EP by AC/DC
- Released: 18 October 1984
- Recorded: November 1974; January 1976;
- Studio: Albert (Sydney)
- Genre: Hard rock; blues rock;
- Length: 24:22
- Label: Atlantic
- Producer: Harry Vanda; George Young;

AC/DC chronology
| Flick of the Switch (1983) | '74 Jailbreak (1984) | Fly on the Wall (1985) |

= '74 Jailbreak =

 '74 Jailbreak is the only EP by Australian rock band AC/DC, released on October 18, 1984. It is composed of five tracks that had previously been released only in Australia. Despite the EP's title, the song "Jailbreak" was actually recorded in 1976 and was originally released that year on the Australian version of the Dirty Deeds Done Dirt Cheap album. The EP's four other tracks were originally released on the Australian version of the band's debut album, High Voltage, recorded in 1974 and released early the following year.

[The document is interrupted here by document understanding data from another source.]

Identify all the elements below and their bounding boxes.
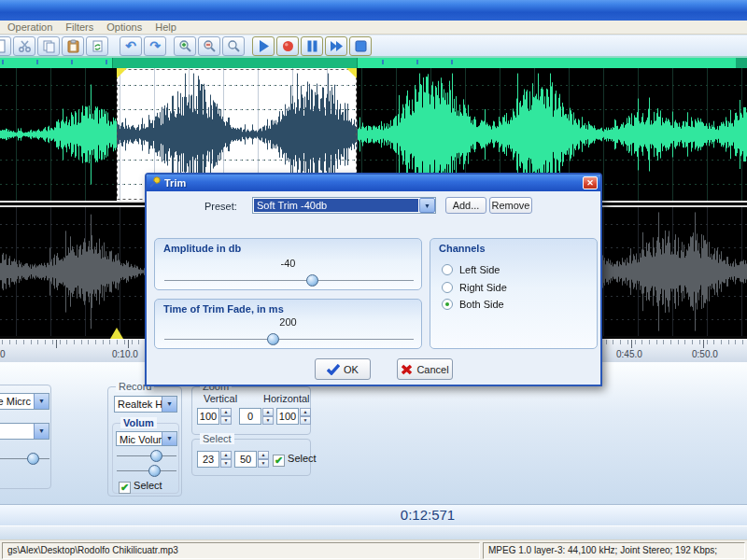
zoom-horizontal-spinner[interactable]: 100 ▲▼ xyxy=(276,408,311,425)
select-end-spinner[interactable]: 50 ▲▼ xyxy=(234,451,269,468)
volume-subgroup-title: Volum xyxy=(120,417,157,428)
slider-thumb[interactable] xyxy=(148,465,161,477)
radio-both-side-label: Both Side xyxy=(459,299,504,310)
zoom-vertical-label: Vertical xyxy=(204,393,237,404)
stop-button[interactable] xyxy=(349,36,372,56)
selection-marker-top-left[interactable] xyxy=(117,68,127,78)
play-button[interactable] xyxy=(252,36,275,56)
remove-button[interactable]: Remove xyxy=(489,197,532,214)
document-button[interactable] xyxy=(0,36,11,56)
record-button[interactable] xyxy=(276,36,299,56)
spin-down-icon[interactable]: ▼ xyxy=(220,416,232,425)
chevron-down-icon: ▼ xyxy=(34,424,49,439)
add-button[interactable]: Add... xyxy=(445,197,486,214)
select-end-value: 50 xyxy=(234,451,257,468)
fade-group-title: Time of Trim Fade, in ms xyxy=(155,300,421,315)
playback-device-combo[interactable]: e Micrc ▼ xyxy=(0,393,49,410)
zoom-in-button[interactable] xyxy=(174,36,196,56)
radio-left-side[interactable]: Left Side xyxy=(442,264,500,275)
check-icon xyxy=(327,364,340,375)
zoom-button[interactable] xyxy=(222,36,245,56)
selection-marker-top-right[interactable] xyxy=(346,68,357,78)
undo-button[interactable]: ↶ xyxy=(120,36,142,56)
paste-button[interactable] xyxy=(62,36,84,56)
radio-icon xyxy=(442,264,453,275)
copy-button[interactable] xyxy=(37,36,60,56)
forward-button[interactable] xyxy=(325,36,347,56)
preset-value: Soft Trim -40db xyxy=(254,199,418,212)
select-start-spinner[interactable]: 23 ▲▼ xyxy=(197,451,232,468)
redo-button[interactable]: ↷ xyxy=(144,36,166,56)
select-label: Select xyxy=(288,453,317,464)
overview-end-marker xyxy=(736,58,747,68)
radio-icon xyxy=(442,282,453,293)
radio-right-side[interactable]: Right Side xyxy=(442,282,507,293)
cut-icon xyxy=(18,39,32,53)
lower-strip xyxy=(0,525,747,539)
preset-label: Preset: xyxy=(204,201,237,212)
zoom-middle-spinner[interactable]: 0 ▲▼ xyxy=(239,408,274,425)
forward-icon xyxy=(330,39,344,53)
selection-marker-bottom[interactable] xyxy=(110,328,123,339)
paste-icon xyxy=(66,39,80,53)
spin-up-icon[interactable]: ▲ xyxy=(262,408,274,416)
playback-volume-slider[interactable] xyxy=(0,453,49,465)
zoom-vertical-spinner[interactable]: 100 ▲▼ xyxy=(197,408,232,425)
waveform-overview-bar[interactable] xyxy=(0,56,747,68)
chevron-down-icon: ▼ xyxy=(419,198,435,213)
spin-down-icon[interactable]: ▼ xyxy=(258,459,269,468)
amplitude-group: Amplitude in db -40 xyxy=(154,238,422,290)
radio-left-side-label: Left Side xyxy=(459,264,500,275)
menu-options[interactable]: Options xyxy=(106,21,142,33)
menu-operation[interactable]: Operation xyxy=(7,21,52,33)
trim-dialog-titlebar[interactable]: Trim ✕ xyxy=(147,175,600,191)
spin-up-icon[interactable]: ▲ xyxy=(300,408,311,416)
slider-thumb[interactable] xyxy=(267,333,279,345)
select-group: Select 23 ▲▼ 50 ▲▼ ✔ Select xyxy=(191,439,311,476)
spin-up-icon[interactable]: ▲ xyxy=(220,408,232,416)
pause-button[interactable] xyxy=(301,36,323,56)
cut-button[interactable] xyxy=(13,36,35,56)
overview-viewport[interactable] xyxy=(112,58,358,68)
spin-down-icon[interactable]: ▼ xyxy=(220,459,232,468)
fade-slider[interactable] xyxy=(164,333,414,345)
close-icon[interactable]: ✕ xyxy=(583,176,598,189)
preset-combo[interactable]: Soft Trim -40db ▼ xyxy=(252,197,436,214)
record-select-row: ✔ Select xyxy=(119,480,162,494)
spin-down-icon[interactable]: ▼ xyxy=(262,416,274,425)
menu-help[interactable]: Help xyxy=(155,21,176,33)
record-select-checkbox[interactable]: ✔ xyxy=(119,482,131,494)
slider-thumb[interactable] xyxy=(150,450,162,462)
copy-icon xyxy=(42,39,56,53)
radio-both-side[interactable]: Both Side xyxy=(442,299,504,310)
playback-volume-combo[interactable]: ▼ xyxy=(0,423,49,440)
record-select-label: Select xyxy=(134,480,162,491)
spin-up-icon[interactable]: ▲ xyxy=(258,451,269,459)
select-start-value: 23 xyxy=(197,451,219,468)
spin-up-icon[interactable]: ▲ xyxy=(220,451,232,459)
record-device-combo[interactable]: Realtek HD Audio Input ▼ xyxy=(114,396,177,413)
slider-thumb[interactable] xyxy=(27,453,39,465)
ok-button[interactable]: OK xyxy=(315,358,371,380)
playback-device-value: e Micrc xyxy=(0,394,34,409)
channels-group-title: Channels xyxy=(430,239,597,254)
ruler-label: 0:10.0 xyxy=(112,349,138,359)
replace-button[interactable] xyxy=(86,36,108,56)
record-slider-2[interactable] xyxy=(117,465,176,477)
record-icon xyxy=(281,39,295,53)
record-volume-combo[interactable]: Mic Volume ▼ xyxy=(116,431,177,446)
spin-down-icon[interactable]: ▼ xyxy=(300,416,311,425)
fade-value: 200 xyxy=(155,316,421,328)
cancel-button[interactable]: Cancel xyxy=(397,358,453,380)
record-device-value: Realtek HD Audio Input xyxy=(115,397,162,412)
amplitude-value: -40 xyxy=(155,258,421,269)
ok-label: OK xyxy=(344,364,359,375)
record-slider-1[interactable] xyxy=(117,450,176,462)
zoom-out-button[interactable] xyxy=(198,36,220,56)
slider-thumb[interactable] xyxy=(306,274,318,287)
current-time: 0:12:571 xyxy=(401,507,455,523)
select-checkbox[interactable]: ✔ xyxy=(273,455,285,467)
amplitude-slider[interactable] xyxy=(164,274,414,287)
window-titlebar[interactable] xyxy=(0,0,747,21)
menu-filters[interactable]: Filters xyxy=(65,21,93,33)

"Jailbreak" was released as a single with accompanying music video at the same time as the EP. '74 Jailbreak was later re-released worldwide in 2003 as part of the AC/DC Remasters series.

Professional ratings
Review scores
| Source | Rating |
| AllMusic | Star |
| Collector's Guide to Heavy Metal | 7/10 |

== Track listing ==

Side one
| No. | Title | Length |
|---|---|---|
| 1. | "Jailbreak" | 4:40 |
| 2. | "You Ain't Got a Hold on Me" | 3:31 |
| 3. | "Show Business" | 4:46 |
| Total length: |  | 12:57 |

Side two
| No. | Title | Writer(s) | Length |
|---|---|---|---|
| 4. | "Soul Stripper" | A. Young, M. Young | 6:25 |
| 5. | "Baby, Please Don't Go" | Big Joe Williams | 5:00 |
| Total length: |  |  | 11:25 24:22 |

== Personnel ==
AC/DC
- Bon Scott – lead vocals
- Angus Young – lead guitar (tracks 1 & 5), rhythm guitar
- Malcolm Young – rhythm guitar, lead guitar (tracks 2–4), backing vocals
- Mark Evans – bass guitar on "Jailbreak"
- Rob Bailey – bass guitar on all but "Jailbreak"
- Phil Rudd – drums on "Jailbreak"
- Peter Clack – drums on "Baby, Please Don't Go"
Session members
- Tony Currenti – drums on tracks 2–4
- George Young – production, backing vocals
- Harry Vanda – production

== Charts ==

2024 chart performance for '74 Jailbreak
| Chart (2024) | Peak position |
|---|---|
| Swiss Albums (Schweizer Hitparade) | 58 |

== Certifications ==

| Region | Certification | Certified units/sales |
| United States (RIAA) | Platinum | 1,000,000^{^} |
^{^} Shipments figures based on certification alone.